How cognitive biases have negative effects on precision medicine, bioinformatics & computer literacy in scientific and healthcare issues.
Social, economic and political implications. An overview from the previous EMA Workshops, introduced by its Director, Prof. Guglielmo Trovato, MD. The University of Catania, Italy. (2016-2020)
The diffusion of an effective literacy and of robust expertise in computational life and medical sciences, namely in bioinformatics and computational biostatistics, is one of the most unmet need in European Academic teaching. Its value is even greater in industries, any organization committed for health or biological-pharmacological services and in Public health.
Digital knowledge and skills should integrate and overlap practical skills and clinical reasoning and actions. They must not counteract any of them in the naïve or ambitious aims and claims of being advancements or substitutes of the actual contact, not only relationship, between patients and health professionals. This is a relevant concern of patients and medical doctors.
The wider use of digital technologies is contributing to the efficiency of healthcare delivery also in limited resources subsets. Actually, affordable and reliable information and communication are a valuable help for addressing the medical problems and challenges faced by people in health and disease, in public health and in the base of primary care, i.e. family and community medicine.
Hardware and software solutions and services, including telemedicine, web-based analysis, email, mobile phones and applications, text messages, wearable devices, and clinic or remote monitoring sensors concur to the development of interconnected health systems.
The use of computational technologies, smart devices, computational analysis techniques, and communication media to aid healthcare professionals and their clients manage illnesses and health risks, as well as promote health and wellbeing are facets of this multi-disciplinary scenario. The involvement and commitment of different stakeholders, including clinicians, researchers and scientists, engineers, industry and policy makers addressing public health, health economics and data management choices are the vital components of this process.

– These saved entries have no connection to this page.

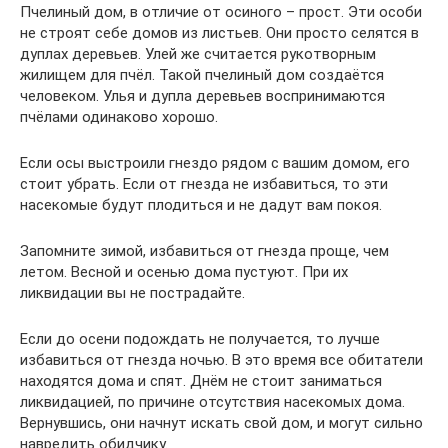
Пчелиный дом, в отличие от осиного – прост. Эти особи
не строят себе домов из листьев. Они просто селятся в
дуплах деревьев. Улей же считается рукотворным
жилищем для пчёл. Такой пчелиный дом создаётся
человеком. Улья и дупла деревьев воспринимаются
пчёлами одинаково хорошо.
Если осы выстроили гнездо рядом с вашим домом, его
стоит убрать. Если от гнезда не избавиться, то эти
насекомые будут плодиться и не дадут вам покоя.
Запомните зимой, избавиться от гнезда проще, чем
летом. Весной и осенью дома пустуют. При их
ликвидации вы не пострадайте.
Если до осени подождать не получается, то лучше
избавиться от гнезда ночью. В это время все обитатели
находятся дома и спят. Днём не стоит заниматься
ликвидацией, по причине отсутствия насекомых дома.
Вернувшись, они начнут искать свой дом, и могут сильно
навредить обидчику.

Also gender and racial inequalities, including domestic violence, are topics under active development by digital health strategies.
The plague of fake-news
The protagonists who develop and disseminate fake news have different motivations, but they rely on psychological mechanisms, cognitive biases, whereby the interlocutors, single or group, are reached in conversations or through the media.

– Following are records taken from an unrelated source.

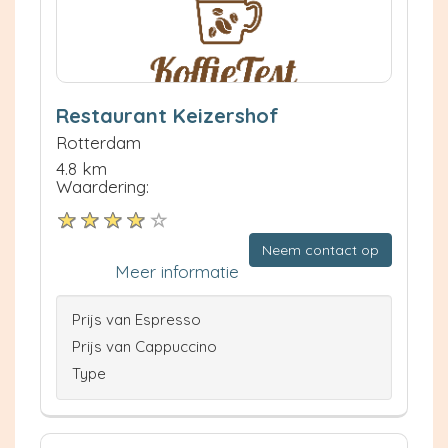
Restaurant Keizershof
Rotterdam
4.8 km
Waardering:
Neem contact op
Meer informatie
Prijs van Espresso
Prijs van Cappuccino
Type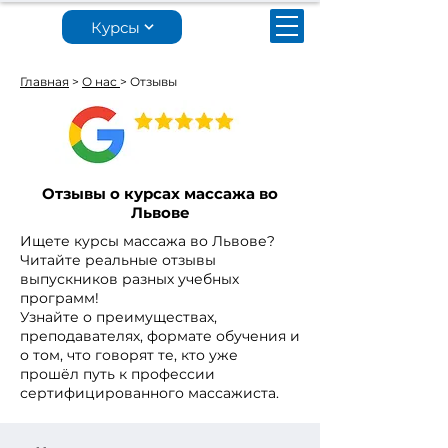
Курсы
Главная
>
О нас
> Отзывы
Отзывы о курсах массажа во
Львове
Ищете курсы массажа во Львове?
Читайте реальные отзывы
выпускников разных учебных
программ!
Узнайте о преимуществах,
преподавателях, формате обучения и
о том, что говорят те, кто уже
прошёл путь к профессии
сертифицированного массажиста.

Our purpose is to define and recognize the mechanisms of acceptance, dissemination and amplification of fake news in the field of health and disease between doctors and in the general population. “Motivated reasoning,” the idea that we are motivated to believe whatever confirms our opinions, and “naïve realism,” the tendency to believe that our perception of reality is the only accurate view, and that people who disagree with us are necessarily uninformed, irrational. Lastly, biased are the main topics that will be discussed and why somebody is quick to label any report that challenges their worldview as fake.
This profile, endemic within policy and funding decisors, is actively wasting human beings, ideas, expertise and honesty. Such premise for the universal dissemination of fake news, even unintentional, spreads discriminatory messages and commands.
Impostors may drive pseudo-science.
“Imposter fear” at any career stage is a hot point today. The impostor is a person who practices deception under an assumed character, identity, claims, credits or name is, of course, a common, external, hostile and recurrent matter of concern for anybody. The imposter fear is, differently, a feeling of honest persons that are pushed to doubt their accomplishments or talents and have a persistent internalized fear of being exposed as "fraud" maker. This would delineate them not different from the actual impostors. The difference is that actual impostors are the true triggering and maintaining factors of such distress and social uncertainty, and may sometimes be the bullying person in the workplace. Bullying is reasonably one of the elements that triggers and maintain imposter fear. This situation is a barrier to a free development of innovation and research by independent thinking, and trigger the burnout of health professionals.
The overwhelming invasiveness of anti-scientific actions find strength also in the Dunning–Kruger effect. This is a cognitive bias in which people with low ability at a task overestimate their ability. It is related to the cognitive bias of illusory superiority and comes from the inability of people to recognize their lack of ability and, reciprocally, to acknowledge expertise and skills of other persons. This is also the premise for the universal dissemination of fake news, even unintentional, but also of discriminatory messages and commands. The consequences of the phenomenon of bullying in the quality of health care, and therefore in the diagnosis and treatment of the sick, are substantially unknown. In fact, EMA performed a preliminary study by an online survey with the aim of identifying the consequences of bullying, impostors, imposter fear and of Dunning–Kruger effect as perceived by our Members. The inappropriate use of computational approaches as if they be the gold standard of accuracy and reliability may masquerade the actual inconsistency of clinical approaches and recommendation if the clinical evidence lacks.